Brakes should function freely and release fully. If brakes bind, first check for cleanliness and proper lubrication.
If brakes still bind, return your bicycle to your dealer for adjustment.
To centre side pull brakes first slacken the retaining nut and then centre the brake using a spanner on the front
retaining nut.
CAUTION: Before riding, test your brakes. Make sure that the quick release mechanism is returned to its
normal correct position, otherwise your brakes will not operate effectively.
“V” Brake System
Cable Quick Release
To release the brake inner cable from the V brake, squeeze the two brake arms together until the brake blocks
contact the rim and remove the inner cable lead pipe from the cable end bracket.
To re-connect again squeeze the two brake arms together and relocate the inner cable pipe in the cable end
bracket.
Brake Block Replacement- Caliper and V Brakes
All brake blocks are provided with grooves that indicate the wear on each block.

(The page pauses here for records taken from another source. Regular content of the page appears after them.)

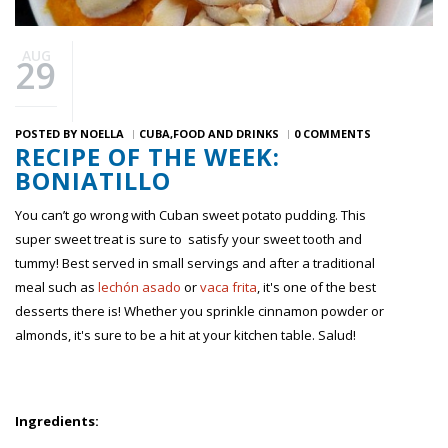
AUG
29
POSTED BY
NOELLA
CUBA
FOOD AND DRINKS
0 COMMENTS
RECIPE OF THE WEEK:
BONIATILLO
You can’t go wrong with Cuban sweet potato pudding. This
super sweet treat is sure to satisfy your sweet tooth and
tummy! Best served in small servings and after a traditional
meal such as
lechón asado
or
vaca frita
, it's one of the best
desserts there is! Whether you sprinkle cinnamon powder or
almonds, it's sure to be a hit at your kitchen table. Salud!
Ingredients:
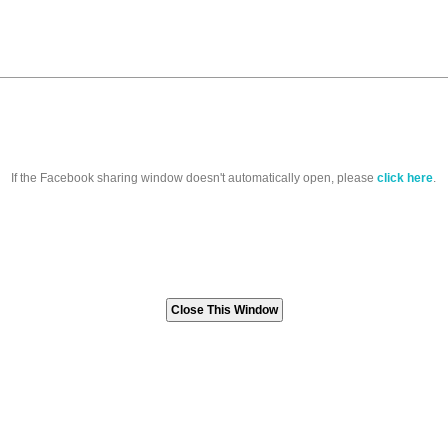
If the Facebook sharing window doesn't automatically open, please
click here
.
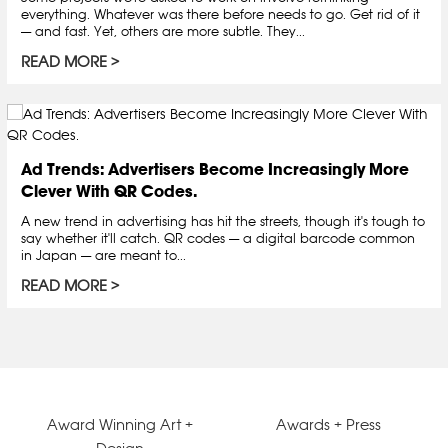
everything. Whatever was there before needs to go. Get rid of it
— and fast. Yet, others are more subtle. They...
READ MORE
Ad Trends: Advertisers Become Increasingly More
Clever With QR Codes.
A new trend in advertising has hit the streets, though it's tough to
say whether it'll catch. QR codes — a digital barcode common
in Japan — are meant to...
READ MORE
Award Winning Art +
Awards + Press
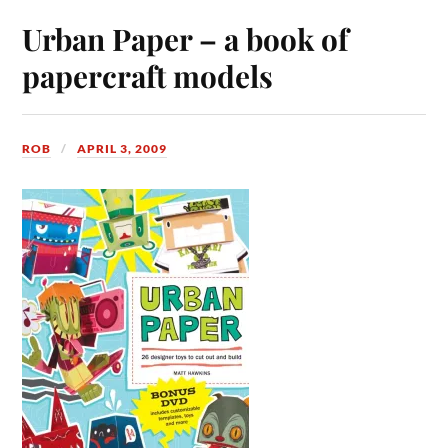
Urban Paper – a book of
papercraft models
ROB
APRIL 3, 2009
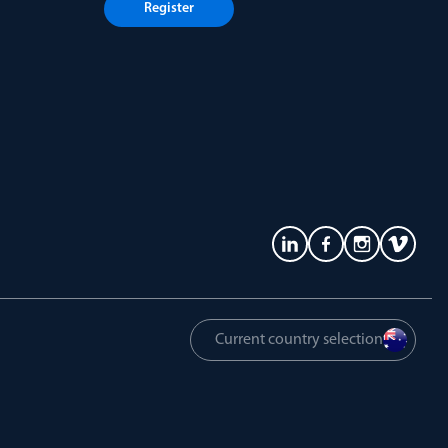
Register
Current country selection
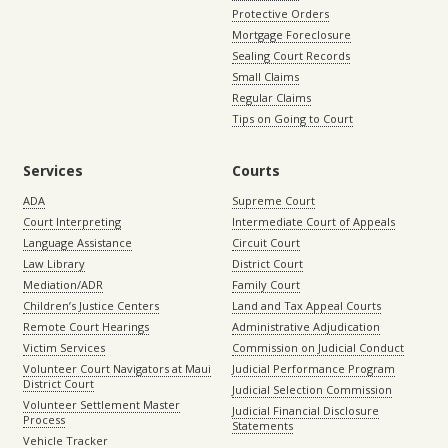
Protective Orders
Mortgage Foreclosure
Sealing Court Records
Small Claims
Regular Claims
Tips on Going to Court
Services
Courts
ADA
Supreme Court
Court Interpreting
Intermediate Court of Appeals
Language Assistance
Circuit Court
Law Library
District Court
Mediation/ADR
Family Court
Children’s Justice Centers
Land and Tax Appeal Courts
Remote Court Hearings
Administrative Adjudication
Victim Services
Commission on Judicial Conduct
Volunteer Court Navigators at Maui
Judicial Performance Program
District Court
Judicial Selection Commission
Volunteer Settlement Master
Judicial Financial Disclosure
Process
Statements
Vehicle Tracker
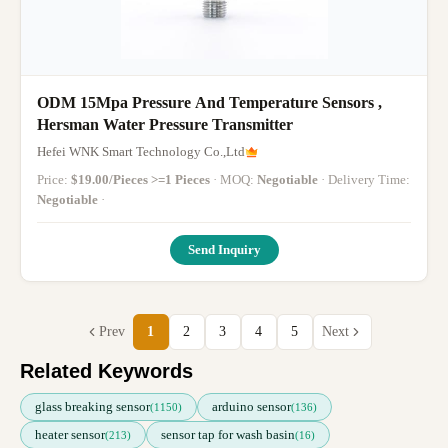
ODM 15Mpa Pressure And Temperature Sensors ,
Hersman Water Pressure Transmitter
Hefei WNK Smart Technology Co.,Ltd
Price:
$19.00/Pieces >=1 Pieces
· MOQ:
Negotiable
· Delivery Time:
Negotiable
·
Send Inquiry
Prev
1
2
3
4
5
Next
Related Keywords
glass breaking sensor
arduino sensor
(1150)
(136)
heater sensor
sensor tap for wash basin
(213)
(16)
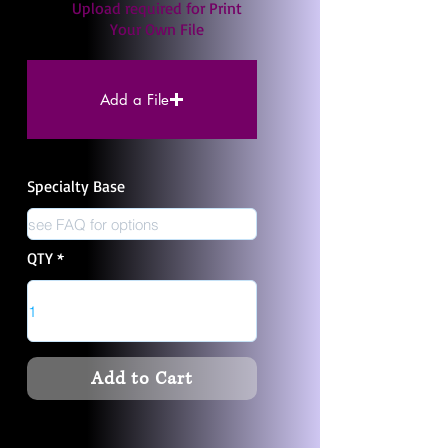
Upload required for Print
Your Own File
Add a File
Specialty Base
QTY
Add to Cart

When thegrooves are worn down to a flat surface, replace the blocks (in pairs)
immediately.
Brake Maintenance - Disc Brakes
Your cycle may arrive with factory fitted disc brakes - the latest technology in cycle braking!
If you have purchased your cycle from a professional cycle shop your brakes should have been set up
correctly. You will only have to do routine maintenance as the brake pads wear. If you purchased your cycle
from a mail-order source you may have to set up the brakes before you use your cycle. Please refer to the
disc brake leaflet that accompanies the cycle. If you do not have such a leaflet please take your cycle to a
professional cycle shop.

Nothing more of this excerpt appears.